[Working data]
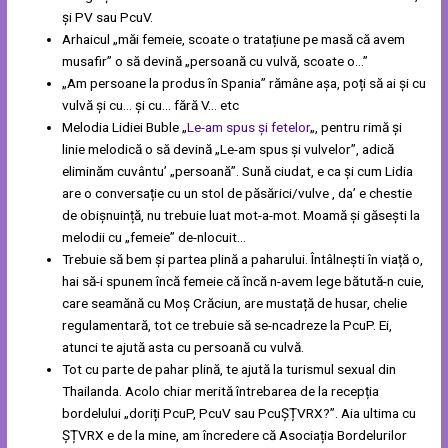
și PV sau PcuV.
Arhaicul „măi femeie, scoate o tratațiune pe masă că avem
musafir” o să devină „persoană cu vulvă, scoate o…”
„Am persoane la produs în Spania” rămâne așa, poți să ai și cu
vulvă și cu… și cu… fără V… etc
Melodia Lidiei Buble „
Le-am spus și fetelor
„, pentru rimă și
linie melodică o să devină „Le-am spus și vulvelor”, adică
eliminăm cuvântu’ „persoană”. Sună ciudat, e ca și cum Lidia
are o conversație cu un stol de păsărici/vulve , da’ e chestie
de obișnuință, nu trebuie luat mot-a-mot. Moamă și găsești la
melodii cu „femeie” de-nlocuit…
Trebuie să bem și partea plină a paharului. Întâlnești în viață o,
hai să-i spunem încă femeie că încă n-avem lege bătută-n cuie,
care seamănă cu Moș Crăciun, are mustață de husar, chelie
regulamentară, tot ce trebuie să se-ncadreze la PcuP. Ei,
atunci te ajută asta cu persoană cu vulvă.
Tot cu parte de pahar plină, te ajută la turismul sexual din
Thailanda. Acolo chiar merită întrebarea de la recepția
bordelului „doriți PcuP, PcuV sau PcuȘȚVRX?”. Aia ultima cu
ȘȚVRX e de la mine, am încredere că Asociația Bordelurilor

[Instructions for the task]
The expected result is every record above, word for word, with no pictures in it.

[Answer to this exercise]
și PV sau PcuV.
Arhaicul „măi femeie, scoate o tratațiune pe masă că avem
musafir” o să devină „persoană cu vulvă, scoate o…”
„Am persoane la produs în Spania” rămâne așa, poți să ai și cu
vulvă și cu… și cu… fără V… etc
Melodia Lidiei Buble „
Le-am spus și fetelor
„, pentru rimă și
linie melodică o să devină „Le-am spus și vulvelor”, adică
eliminăm cuvântu’ „persoană”. Sună ciudat, e ca și cum Lidia
are o conversație cu un stol de păsărici/vulve , da’ e chestie
de obișnuință, nu trebuie luat mot-a-mot. Moamă și găsești la
melodii cu „femeie” de-nlocuit…
Trebuie să bem și partea plină a paharului. Întâlnești în viață o,
hai să-i spunem încă femeie că încă n-avem lege bătută-n cuie,
care seamănă cu Moș Crăciun, are mustață de husar, chelie
regulamentară, tot ce trebuie să se-ncadreze la PcuP. Ei,
atunci te ajută asta cu persoană cu vulvă.
Tot cu parte de pahar plină, te ajută la turismul sexual din
Thailanda. Acolo chiar merită întrebarea de la recepția
bordelului „doriți PcuP, PcuV sau PcuȘȚVRX?”. Aia ultima cu
ȘȚVRX e de la mine, am încredere că Asociația Bordelurilor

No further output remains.